Exercise details: Every line of the material below that contains the string "nodes" must appear in the answer.

Supplied entries:
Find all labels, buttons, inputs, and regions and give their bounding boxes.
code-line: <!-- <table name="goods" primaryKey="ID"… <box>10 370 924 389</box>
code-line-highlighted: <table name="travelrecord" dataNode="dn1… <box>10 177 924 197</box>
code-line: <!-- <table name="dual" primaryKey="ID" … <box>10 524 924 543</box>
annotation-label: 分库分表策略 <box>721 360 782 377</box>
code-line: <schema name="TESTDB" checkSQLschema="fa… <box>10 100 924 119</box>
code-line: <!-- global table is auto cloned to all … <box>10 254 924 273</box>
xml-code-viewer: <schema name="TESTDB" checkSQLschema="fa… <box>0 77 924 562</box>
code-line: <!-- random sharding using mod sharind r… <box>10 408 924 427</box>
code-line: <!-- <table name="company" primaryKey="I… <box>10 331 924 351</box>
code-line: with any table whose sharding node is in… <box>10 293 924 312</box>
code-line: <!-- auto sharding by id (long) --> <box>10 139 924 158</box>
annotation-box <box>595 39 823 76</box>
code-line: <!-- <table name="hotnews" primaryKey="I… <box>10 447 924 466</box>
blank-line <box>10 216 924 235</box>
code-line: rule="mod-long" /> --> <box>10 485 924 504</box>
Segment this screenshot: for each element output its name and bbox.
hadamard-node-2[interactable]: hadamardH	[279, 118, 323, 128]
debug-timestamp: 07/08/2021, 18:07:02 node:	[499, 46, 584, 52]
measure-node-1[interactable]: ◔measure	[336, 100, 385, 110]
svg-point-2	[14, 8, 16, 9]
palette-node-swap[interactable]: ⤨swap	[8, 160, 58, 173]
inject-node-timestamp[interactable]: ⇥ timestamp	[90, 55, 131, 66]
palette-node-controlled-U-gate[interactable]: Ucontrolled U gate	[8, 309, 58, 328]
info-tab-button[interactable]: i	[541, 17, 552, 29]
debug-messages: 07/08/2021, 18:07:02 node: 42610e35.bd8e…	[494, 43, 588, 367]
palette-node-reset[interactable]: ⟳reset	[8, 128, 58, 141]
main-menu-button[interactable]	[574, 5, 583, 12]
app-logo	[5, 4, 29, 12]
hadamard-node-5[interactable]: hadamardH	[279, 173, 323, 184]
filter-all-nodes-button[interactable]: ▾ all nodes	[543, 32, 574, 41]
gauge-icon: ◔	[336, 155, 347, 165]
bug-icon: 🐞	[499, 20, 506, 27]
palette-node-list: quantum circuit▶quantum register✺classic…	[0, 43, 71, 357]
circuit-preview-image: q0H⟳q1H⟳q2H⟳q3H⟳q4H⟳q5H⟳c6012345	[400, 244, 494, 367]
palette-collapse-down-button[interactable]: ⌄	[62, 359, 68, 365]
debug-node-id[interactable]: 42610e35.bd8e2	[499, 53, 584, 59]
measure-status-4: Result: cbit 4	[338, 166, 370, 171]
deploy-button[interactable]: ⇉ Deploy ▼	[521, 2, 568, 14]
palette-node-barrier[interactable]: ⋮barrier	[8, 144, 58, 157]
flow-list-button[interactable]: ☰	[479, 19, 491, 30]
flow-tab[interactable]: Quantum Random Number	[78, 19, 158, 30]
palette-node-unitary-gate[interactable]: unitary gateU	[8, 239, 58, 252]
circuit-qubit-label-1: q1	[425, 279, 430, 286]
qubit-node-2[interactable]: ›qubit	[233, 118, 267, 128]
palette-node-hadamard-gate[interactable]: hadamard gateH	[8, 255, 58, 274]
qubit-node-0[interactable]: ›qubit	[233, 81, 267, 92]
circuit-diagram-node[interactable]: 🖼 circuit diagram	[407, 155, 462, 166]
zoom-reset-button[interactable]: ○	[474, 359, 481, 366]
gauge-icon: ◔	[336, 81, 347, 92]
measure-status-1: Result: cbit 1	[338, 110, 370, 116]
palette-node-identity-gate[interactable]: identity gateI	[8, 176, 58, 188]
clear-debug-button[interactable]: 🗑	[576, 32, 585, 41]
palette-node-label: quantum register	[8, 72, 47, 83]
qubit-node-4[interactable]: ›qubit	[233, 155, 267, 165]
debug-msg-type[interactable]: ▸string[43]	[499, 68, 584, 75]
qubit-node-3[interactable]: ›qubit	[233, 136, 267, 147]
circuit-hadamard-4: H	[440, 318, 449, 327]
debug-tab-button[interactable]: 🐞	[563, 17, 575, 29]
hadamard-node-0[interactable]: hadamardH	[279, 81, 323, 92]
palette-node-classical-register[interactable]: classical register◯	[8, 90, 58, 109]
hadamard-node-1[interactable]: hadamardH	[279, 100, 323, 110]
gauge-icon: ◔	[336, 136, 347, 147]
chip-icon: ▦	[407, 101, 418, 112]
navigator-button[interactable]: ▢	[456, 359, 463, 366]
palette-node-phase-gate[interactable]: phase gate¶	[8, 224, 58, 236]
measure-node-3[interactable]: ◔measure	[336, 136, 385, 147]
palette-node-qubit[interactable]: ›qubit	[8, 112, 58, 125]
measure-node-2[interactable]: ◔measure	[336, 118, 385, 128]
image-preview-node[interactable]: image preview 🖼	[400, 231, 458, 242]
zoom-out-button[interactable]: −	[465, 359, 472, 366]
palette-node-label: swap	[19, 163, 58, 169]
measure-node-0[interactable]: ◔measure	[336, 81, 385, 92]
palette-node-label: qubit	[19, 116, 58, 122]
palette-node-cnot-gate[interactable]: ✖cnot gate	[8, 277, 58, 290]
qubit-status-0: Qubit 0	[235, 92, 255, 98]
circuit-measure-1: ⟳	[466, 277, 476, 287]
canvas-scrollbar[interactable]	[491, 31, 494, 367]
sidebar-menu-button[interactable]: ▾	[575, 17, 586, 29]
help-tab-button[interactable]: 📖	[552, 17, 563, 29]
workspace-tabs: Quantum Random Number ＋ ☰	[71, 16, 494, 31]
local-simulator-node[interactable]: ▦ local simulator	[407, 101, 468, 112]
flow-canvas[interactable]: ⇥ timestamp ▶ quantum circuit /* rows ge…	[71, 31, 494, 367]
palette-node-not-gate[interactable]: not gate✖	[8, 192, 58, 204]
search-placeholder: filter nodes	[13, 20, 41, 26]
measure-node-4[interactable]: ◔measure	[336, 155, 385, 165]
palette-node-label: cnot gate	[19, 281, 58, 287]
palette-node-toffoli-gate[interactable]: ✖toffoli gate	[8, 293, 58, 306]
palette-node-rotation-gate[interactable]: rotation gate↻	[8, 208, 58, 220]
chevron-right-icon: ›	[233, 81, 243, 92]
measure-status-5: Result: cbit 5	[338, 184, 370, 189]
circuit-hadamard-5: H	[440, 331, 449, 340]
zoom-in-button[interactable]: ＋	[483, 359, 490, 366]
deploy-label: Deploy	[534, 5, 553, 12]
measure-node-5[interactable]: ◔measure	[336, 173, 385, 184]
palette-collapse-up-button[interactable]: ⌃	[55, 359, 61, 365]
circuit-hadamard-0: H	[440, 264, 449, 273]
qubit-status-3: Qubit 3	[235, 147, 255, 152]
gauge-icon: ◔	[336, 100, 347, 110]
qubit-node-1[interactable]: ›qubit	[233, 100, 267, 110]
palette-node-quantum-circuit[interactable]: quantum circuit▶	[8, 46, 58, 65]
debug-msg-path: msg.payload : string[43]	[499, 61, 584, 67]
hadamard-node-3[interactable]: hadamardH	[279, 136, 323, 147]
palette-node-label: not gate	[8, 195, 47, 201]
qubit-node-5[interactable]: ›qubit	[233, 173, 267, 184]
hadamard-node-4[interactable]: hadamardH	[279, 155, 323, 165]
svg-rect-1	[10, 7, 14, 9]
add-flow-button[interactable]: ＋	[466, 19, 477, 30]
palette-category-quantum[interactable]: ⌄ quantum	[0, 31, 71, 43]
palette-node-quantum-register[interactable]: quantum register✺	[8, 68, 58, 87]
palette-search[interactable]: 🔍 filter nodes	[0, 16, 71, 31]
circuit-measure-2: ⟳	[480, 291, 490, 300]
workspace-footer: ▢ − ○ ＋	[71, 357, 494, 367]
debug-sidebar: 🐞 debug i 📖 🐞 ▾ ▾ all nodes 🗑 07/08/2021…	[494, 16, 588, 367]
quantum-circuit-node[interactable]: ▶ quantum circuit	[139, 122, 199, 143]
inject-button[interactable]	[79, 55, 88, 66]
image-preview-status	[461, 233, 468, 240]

Output for this exercise:
filter-all-nodes-button[interactable]: ▾ all nodes	[543, 32, 574, 41]
search-placeholder: filter nodes	[13, 20, 41, 26]
palette-search[interactable]: 🔍 filter nodes	[0, 16, 71, 31]
debug-sidebar: 🐞 debug i 📖 🐞 ▾ ▾ all nodes 🗑 07/08/2021…	[494, 16, 588, 367]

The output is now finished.